WORK ORDER
In the listing that follows, print every line exactly and leave the images out.
☆ ☆ ☆ ☆
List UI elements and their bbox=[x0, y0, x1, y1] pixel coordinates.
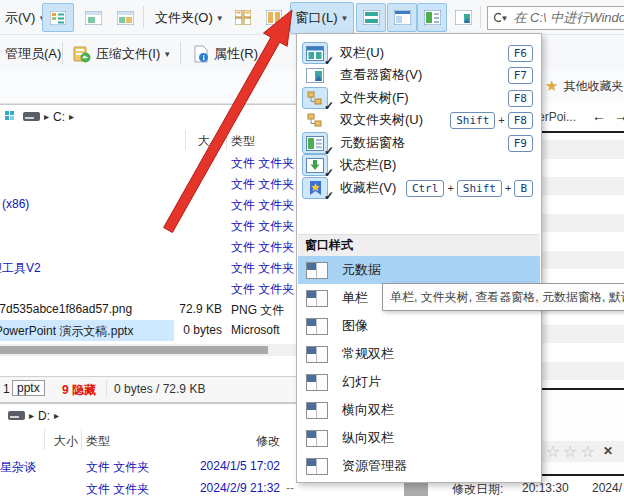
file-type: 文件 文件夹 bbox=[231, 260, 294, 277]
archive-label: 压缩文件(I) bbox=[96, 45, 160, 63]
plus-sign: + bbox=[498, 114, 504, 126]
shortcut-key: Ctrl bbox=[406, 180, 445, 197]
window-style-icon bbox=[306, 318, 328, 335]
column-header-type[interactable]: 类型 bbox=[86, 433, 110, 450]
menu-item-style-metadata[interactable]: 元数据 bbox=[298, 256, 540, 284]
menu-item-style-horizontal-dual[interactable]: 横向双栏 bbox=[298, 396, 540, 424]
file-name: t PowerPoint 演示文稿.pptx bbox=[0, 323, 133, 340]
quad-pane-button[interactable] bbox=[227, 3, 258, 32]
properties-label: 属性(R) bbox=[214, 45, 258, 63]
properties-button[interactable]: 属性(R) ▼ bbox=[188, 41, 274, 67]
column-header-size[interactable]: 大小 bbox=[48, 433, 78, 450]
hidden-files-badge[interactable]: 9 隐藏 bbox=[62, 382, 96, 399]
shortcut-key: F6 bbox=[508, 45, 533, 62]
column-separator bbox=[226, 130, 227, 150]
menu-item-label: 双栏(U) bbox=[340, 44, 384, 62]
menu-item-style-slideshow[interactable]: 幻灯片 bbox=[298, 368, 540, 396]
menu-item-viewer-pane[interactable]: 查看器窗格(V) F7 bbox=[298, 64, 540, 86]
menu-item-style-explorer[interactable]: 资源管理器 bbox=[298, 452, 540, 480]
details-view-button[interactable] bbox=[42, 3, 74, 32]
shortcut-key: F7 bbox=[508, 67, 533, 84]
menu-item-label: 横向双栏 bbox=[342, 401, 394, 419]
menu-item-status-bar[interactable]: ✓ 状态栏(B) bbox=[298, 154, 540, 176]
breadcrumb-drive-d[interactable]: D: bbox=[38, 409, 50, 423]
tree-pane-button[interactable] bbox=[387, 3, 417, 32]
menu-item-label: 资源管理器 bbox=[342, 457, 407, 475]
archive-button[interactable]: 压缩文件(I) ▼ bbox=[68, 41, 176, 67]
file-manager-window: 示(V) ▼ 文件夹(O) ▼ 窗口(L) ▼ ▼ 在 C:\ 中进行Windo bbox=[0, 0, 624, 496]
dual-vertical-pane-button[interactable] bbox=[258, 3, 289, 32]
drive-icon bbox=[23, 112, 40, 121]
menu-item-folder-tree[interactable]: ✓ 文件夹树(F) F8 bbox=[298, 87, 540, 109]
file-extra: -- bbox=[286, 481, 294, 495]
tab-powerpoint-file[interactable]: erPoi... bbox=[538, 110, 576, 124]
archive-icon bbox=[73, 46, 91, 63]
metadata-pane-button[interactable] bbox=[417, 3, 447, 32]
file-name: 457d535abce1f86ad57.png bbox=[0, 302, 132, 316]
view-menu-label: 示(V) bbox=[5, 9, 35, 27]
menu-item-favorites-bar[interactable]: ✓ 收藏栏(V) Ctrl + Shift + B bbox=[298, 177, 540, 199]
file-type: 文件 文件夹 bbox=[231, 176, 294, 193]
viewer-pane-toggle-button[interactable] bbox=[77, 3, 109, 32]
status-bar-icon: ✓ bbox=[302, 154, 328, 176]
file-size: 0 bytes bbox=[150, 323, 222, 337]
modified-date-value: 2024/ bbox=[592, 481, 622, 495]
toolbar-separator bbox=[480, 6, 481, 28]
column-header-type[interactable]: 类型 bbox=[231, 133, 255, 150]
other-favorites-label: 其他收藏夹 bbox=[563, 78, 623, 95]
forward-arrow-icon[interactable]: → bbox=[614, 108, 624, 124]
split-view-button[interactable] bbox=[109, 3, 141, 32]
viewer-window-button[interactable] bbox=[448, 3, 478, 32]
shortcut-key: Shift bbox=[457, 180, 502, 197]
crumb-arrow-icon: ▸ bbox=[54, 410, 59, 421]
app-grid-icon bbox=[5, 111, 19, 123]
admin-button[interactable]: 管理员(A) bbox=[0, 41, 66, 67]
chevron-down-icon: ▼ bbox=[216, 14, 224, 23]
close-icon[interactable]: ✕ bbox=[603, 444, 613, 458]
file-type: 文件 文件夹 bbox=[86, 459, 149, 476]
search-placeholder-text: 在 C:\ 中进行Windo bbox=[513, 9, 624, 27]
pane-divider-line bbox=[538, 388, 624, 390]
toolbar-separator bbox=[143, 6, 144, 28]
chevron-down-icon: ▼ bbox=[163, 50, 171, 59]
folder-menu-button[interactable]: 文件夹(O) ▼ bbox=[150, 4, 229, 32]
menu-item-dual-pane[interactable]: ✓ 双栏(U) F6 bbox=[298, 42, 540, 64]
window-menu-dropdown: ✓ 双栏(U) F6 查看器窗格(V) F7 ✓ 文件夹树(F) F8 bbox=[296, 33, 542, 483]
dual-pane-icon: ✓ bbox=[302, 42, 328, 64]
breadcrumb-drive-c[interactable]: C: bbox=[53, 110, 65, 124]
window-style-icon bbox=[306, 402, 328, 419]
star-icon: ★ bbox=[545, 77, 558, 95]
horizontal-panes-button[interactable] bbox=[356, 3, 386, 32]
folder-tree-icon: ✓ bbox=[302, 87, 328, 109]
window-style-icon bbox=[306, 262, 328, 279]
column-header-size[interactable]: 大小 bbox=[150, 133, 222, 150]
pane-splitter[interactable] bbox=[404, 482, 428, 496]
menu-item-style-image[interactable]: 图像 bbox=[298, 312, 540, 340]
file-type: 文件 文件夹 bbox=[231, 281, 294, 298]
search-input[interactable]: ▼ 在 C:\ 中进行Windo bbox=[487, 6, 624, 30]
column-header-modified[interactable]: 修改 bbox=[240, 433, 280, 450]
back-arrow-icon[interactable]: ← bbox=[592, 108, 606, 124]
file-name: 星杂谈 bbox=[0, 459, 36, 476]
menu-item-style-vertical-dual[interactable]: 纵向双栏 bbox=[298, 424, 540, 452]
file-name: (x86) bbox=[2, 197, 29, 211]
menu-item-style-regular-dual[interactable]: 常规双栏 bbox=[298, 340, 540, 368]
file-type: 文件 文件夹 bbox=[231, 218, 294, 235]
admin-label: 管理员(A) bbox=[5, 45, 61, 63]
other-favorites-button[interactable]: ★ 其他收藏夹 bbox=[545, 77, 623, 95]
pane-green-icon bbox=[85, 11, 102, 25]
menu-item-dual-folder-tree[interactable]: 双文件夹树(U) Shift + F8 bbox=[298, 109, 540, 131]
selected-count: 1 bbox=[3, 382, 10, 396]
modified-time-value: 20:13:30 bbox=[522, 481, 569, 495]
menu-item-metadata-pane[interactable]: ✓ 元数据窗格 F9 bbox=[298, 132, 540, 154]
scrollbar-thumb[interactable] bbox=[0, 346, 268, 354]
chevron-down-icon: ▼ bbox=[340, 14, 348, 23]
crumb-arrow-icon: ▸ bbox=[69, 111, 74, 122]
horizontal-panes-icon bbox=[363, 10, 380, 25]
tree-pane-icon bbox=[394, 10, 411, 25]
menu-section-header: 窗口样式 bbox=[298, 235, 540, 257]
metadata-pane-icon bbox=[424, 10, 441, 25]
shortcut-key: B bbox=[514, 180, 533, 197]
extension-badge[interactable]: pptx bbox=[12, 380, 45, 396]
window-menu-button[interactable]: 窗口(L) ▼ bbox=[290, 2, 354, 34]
☆ ☆ ☆ ☆
RESULT
List UI elements and their bbox=[x0, y0, x1, y1] pixel coordinates.
file-type: 文件 文件夹 bbox=[231, 260, 294, 277]
archive-label: 压缩文件(I) bbox=[96, 45, 160, 63]
plus-sign: + bbox=[498, 114, 504, 126]
shortcut-key: Ctrl bbox=[406, 180, 445, 197]
window-style-icon bbox=[306, 318, 328, 335]
column-header-type[interactable]: 类型 bbox=[86, 433, 110, 450]
menu-item-style-metadata[interactable]: 元数据 bbox=[298, 256, 540, 284]
menu-item-style-horizontal-dual[interactable]: 横向双栏 bbox=[298, 396, 540, 424]
file-name: t PowerPoint 演示文稿.pptx bbox=[0, 323, 133, 340]
quad-pane-button[interactable] bbox=[227, 3, 258, 32]
properties-label: 属性(R) bbox=[214, 45, 258, 63]
properties-button[interactable]: 属性(R) ▼ bbox=[188, 41, 274, 67]
column-header-size[interactable]: 大小 bbox=[48, 433, 78, 450]
hidden-files-badge[interactable]: 9 隐藏 bbox=[62, 382, 96, 399]
shortcut-key: F6 bbox=[508, 45, 533, 62]
column-separator bbox=[226, 130, 227, 150]
menu-item-label: 双栏(U) bbox=[340, 44, 384, 62]
menu-item-style-slideshow[interactable]: 幻灯片 bbox=[298, 368, 540, 396]
menu-item-viewer-pane[interactable]: 查看器窗格(V) F7 bbox=[298, 64, 540, 86]
menu-item-style-explorer[interactable]: 资源管理器 bbox=[298, 452, 540, 480]
details-view-button[interactable] bbox=[42, 3, 74, 32]
shortcut-key: F7 bbox=[508, 67, 533, 84]
menu-item-label: 横向双栏 bbox=[342, 401, 394, 419]
menu-item-status-bar[interactable]: ✓ 状态栏(B) bbox=[298, 154, 540, 176]
breadcrumb-drive-d[interactable]: D: bbox=[38, 409, 50, 423]
tree-pane-button[interactable] bbox=[387, 3, 417, 32]
menu-item-label: 资源管理器 bbox=[342, 457, 407, 475]
archive-button[interactable]: 压缩文件(I) ▼ bbox=[68, 41, 176, 67]
file-manager-window: 示(V) ▼ 文件夹(O) ▼ 窗口(L) ▼ ▼ 在 C:\ 中进行Windo bbox=[0, 0, 624, 496]
dual-vertical-pane-button[interactable] bbox=[258, 3, 289, 32]
drive-icon bbox=[23, 112, 40, 121]
menu-item-folder-tree[interactable]: ✓ 文件夹树(F) F8 bbox=[298, 87, 540, 109]
file-extra: -- bbox=[286, 481, 294, 495]
tab-powerpoint-file[interactable]: erPoi... bbox=[538, 110, 576, 124]
archive-icon bbox=[73, 46, 91, 63]
metadata-pane-button[interactable] bbox=[417, 3, 447, 32]
file-name: 457d535abce1f86ad57.png bbox=[0, 302, 132, 316]
view-menu-label: 示(V) bbox=[5, 9, 35, 27]
menu-item-favorites-bar[interactable]: ✓ 收藏栏(V) Ctrl + Shift + B bbox=[298, 177, 540, 199]
file-type: 文件 文件夹 bbox=[231, 176, 294, 193]
viewer-pane-toggle-button[interactable] bbox=[77, 3, 109, 32]
status-bar-icon: ✓ bbox=[302, 154, 328, 176]
file-size: 0 bytes bbox=[150, 323, 222, 337]
modified-date-value: 2024/ bbox=[592, 481, 622, 495]
toolbar-separator bbox=[480, 6, 481, 28]
column-header-type[interactable]: 类型 bbox=[231, 133, 255, 150]
other-favorites-label: 其他收藏夹 bbox=[563, 78, 623, 95]
forward-arrow-icon[interactable]: → bbox=[614, 108, 624, 124]
split-view-button[interactable] bbox=[109, 3, 141, 32]
viewer-window-button[interactable] bbox=[448, 3, 478, 32]
shortcut-key: Shift bbox=[457, 180, 502, 197]
crumb-arrow-icon: ▸ bbox=[54, 410, 59, 421]
app-grid-icon bbox=[5, 111, 19, 123]
admin-button[interactable]: 管理员(A) bbox=[0, 41, 66, 67]
chevron-down-icon: ▼ bbox=[216, 14, 224, 23]
close-icon[interactable]: ✕ bbox=[603, 444, 613, 458]
file-type: 文件 文件夹 bbox=[86, 459, 149, 476]
search-placeholder-text: 在 C:\ 中进行Windo bbox=[513, 9, 624, 27]
pane-divider-line bbox=[538, 388, 624, 390]
toolbar-separator bbox=[143, 6, 144, 28]
chevron-down-icon: ▼ bbox=[163, 50, 171, 59]
folder-menu-button[interactable]: 文件夹(O) ▼ bbox=[150, 4, 229, 32]
menu-item-dual-pane[interactable]: ✓ 双栏(U) F6 bbox=[298, 42, 540, 64]
window-menu-dropdown: ✓ 双栏(U) F6 查看器窗格(V) F7 ✓ 文件夹树(F) F8 bbox=[296, 33, 542, 483]
dual-pane-icon: ✓ bbox=[302, 42, 328, 64]
breadcrumb-drive-c[interactable]: C: bbox=[53, 110, 65, 124]
window-style-icon bbox=[306, 402, 328, 419]
star-icon: ★ bbox=[545, 77, 558, 95]
horizontal-panes-button[interactable] bbox=[356, 3, 386, 32]
folder-tree-icon: ✓ bbox=[302, 87, 328, 109]
window-style-icon bbox=[306, 262, 328, 279]
column-header-size[interactable]: 大小 bbox=[150, 133, 222, 150]
pane-splitter[interactable] bbox=[404, 482, 428, 496]
menu-item-style-image[interactable]: 图像 bbox=[298, 312, 540, 340]
file-type: 文件 文件夹 bbox=[231, 281, 294, 298]
search-input[interactable]: ▼ 在 C:\ 中进行Windo bbox=[487, 6, 624, 30]
column-header-modified[interactable]: 修改 bbox=[240, 433, 280, 450]
back-arrow-icon[interactable]: ← bbox=[592, 108, 606, 124]
file-name: 星杂谈 bbox=[0, 459, 36, 476]
menu-item-style-vertical-dual[interactable]: 纵向双栏 bbox=[298, 424, 540, 452]
file-name: (x86) bbox=[2, 197, 29, 211]
menu-item-style-regular-dual[interactable]: 常规双栏 bbox=[298, 340, 540, 368]
file-type: 文件 文件夹 bbox=[231, 218, 294, 235]
admin-label: 管理员(A) bbox=[5, 45, 61, 63]
other-favorites-button[interactable]: ★ 其他收藏夹 bbox=[545, 77, 623, 95]
pane-green-icon bbox=[85, 11, 102, 25]
menu-item-dual-folder-tree[interactable]: 双文件夹树(U) Shift + F8 bbox=[298, 109, 540, 131]
selected-count: 1 bbox=[3, 382, 10, 396]
modified-time-value: 20:13:30 bbox=[522, 481, 569, 495]
menu-item-metadata-pane[interactable]: ✓ 元数据窗格 F9 bbox=[298, 132, 540, 154]
scrollbar-thumb[interactable] bbox=[0, 346, 268, 354]
chevron-down-icon: ▼ bbox=[340, 14, 348, 23]
crumb-arrow-icon: ▸ bbox=[69, 111, 74, 122]
horizontal-panes-icon bbox=[363, 10, 380, 25]
tree-pane-icon bbox=[394, 10, 411, 25]
menu-section-header: 窗口样式 bbox=[298, 235, 540, 257]
metadata-pane-icon bbox=[424, 10, 441, 25]
shortcut-key: B bbox=[514, 180, 533, 197]
extension-badge[interactable]: pptx bbox=[12, 380, 45, 396]
window-menu-button[interactable]: 窗口(L) ▼ bbox=[290, 2, 354, 34]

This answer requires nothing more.